The embodied, interactional dimensions of listening are central to automating psychiatric screening. Voice analysis systems are carefully developed from hand-labeled talk data and brain scans of recruited participants. Semel notes that the interactional settings and sociocultural scripts used to collect such data are never neutral decisions. Yet, they will be used to generate algorithmic recognition of speech patterns across potential patients – especially the underprivileged whom automation is supposed to help gain access to mental health treatment.

This ethnographic research reflects the continued existence of the computational logic underlying scientific racism. Semel’s work issues a warning to institutions and practitioners eager to jump aboard the latest intake automation technology. It is meant to invite critical historical, political, and economic excavations of the classification schemes taken for granted in algorithmic systems applied to mental health.

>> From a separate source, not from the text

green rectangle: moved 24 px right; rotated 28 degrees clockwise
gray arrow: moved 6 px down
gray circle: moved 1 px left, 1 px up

Semel, Beth. (2020). The Body Audible: From Vocal Biomarkers to a Phrenology of the Throat. Retrieved September 24, 2020, from Somatosphere Web site:


    • bcharris,
      it seems first they label a voice as being “mentally ill” and design the program to fit that mold.
      Interesting how the design would be human made, and then have the audacity to name it AI.

      I consider that they should call it SI for “superficial intelligence”
      Or just plain S, for “stupidity”

  1. Did these researchers even take into account code-switching? I just honestly can’t see how this would ever work because our voices are so variable.

    For example, anyone who’s worked with customer service knows that you put up this false front and an overly friendly voice. What’s to stop people from just doing something like that during their test?

    Or what if English isn’t a person’s native language? Tone differs wildly from one language to another and would most certainly color the test.

    • It’s the Biomarkers that is really the catchword.
      It’s the prop.
      People tend not to discern the word “intelligence”. If they
      are impressed by something or someone, they consider that the marker
      of “intelligence”.

      And don’t forget that “researchers” are in the industry to help prop it up.
      As psychiatry sits in the boardroom, the “researchers” look for what the 30 mere people
      invented. The high priests reside in the boardroom, ALL lying to each other.
      It’s amazing really.

      You realize that ALL organizations work this way, to lie to each other about the thing to hit the market.

  2. Are these people freakin’ serious? What about a voice pattern could POSSIBLY be considered a “biomarker” for anything? I suppose that they will discover that “depressed” people speak in a flatter and less variable tone. Or we could just ASK the person how s/he is feeling instead of using all this technology to analyze their voices? How does this kind of idiocy pass for science?

  3. I highly recommend “Weapons of Math Destruction: How Big Data Increases Inequality and Threatens Democracy” by data analyst Cathy O’Neil.

    Screening technology is only as good as its programming, which is socially biased and, therefore, self-perpetuating. This was proved with criminal risk assessment algorithms (computer formulas) that claim to predict criminality. Because Black people are disproportionately incarcerated, it is falsely assumed that they are more criminally minded when, in reality, they’re disproportionately incarcerated because of systemic racism.

    Screening technology to detect ‘mental illness’ would also be skewed by social bias and would also confirm and strengthen that bias.

    Recognition technology cannot solve social problems because it targets the victims, not the social conditions that create their suffering.